The difference between Uluru and Ayers Rock is nothing except the former was named by the Aborigines and the later by the Europeans who came later. Located 280 miles from Alice Springs, we took a bus.
The bus trip provided the means to see more of the Outback. On the way we saw cattle with no fences, wild camels with no boundaries, and a place that breeds camels and allowed us to take a ride.
It is estimated that there are over 300,000 feral camels in Australia. They were brought here in the 1800s for colonization of the Outback. They have done quite well surviving here.
We got to Uluru in time to celebrate sunset at the rock with a champagne reception.

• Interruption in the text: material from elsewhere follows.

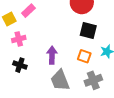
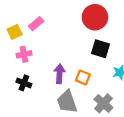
orange square: (84, 56) -> (83, 77), moved
gray cross: (93, 80) -> (103, 103), turned -30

Uluru is a sandstone formation in the center of the Outback. It is a holy place for the Anangu tribe of Australia’s aboriginal people. It wasn’t even seen by the Europeans until 1873. They renamed it Ayers Rock.
Today it stands over 1100 feet high in the desert, but it once stood at the bottom of the sea. It is estimated to be over 600 million years old.
The monolith is over 2 miles long and 1.2 miles wide. It was formed as the hard rock of a mountain left over from the erosion of the softer parts of the mountain. It has a lot of iron, thus its red color.
The next day we visited the rock, learning about the dreamtime (creation) stories that the formations describe for the local tribe. It also made a wonderful place for photography. Uluru is located in the Uluru/Kata-Tjuta National Park.
The next day we traveled to another nearby rock formation called Kata-Tjuta/the Olgas. This was a group of dome shaped rocks, one of which was over 1,700 feet high. The rocks were once parts of a single monolith.
I was impressed that my youngest daughter knew all about Uluru. I had never heard of it. I loved it, but Chuck after seeing the second formation said, “I think I’ve seen enough rocks now.”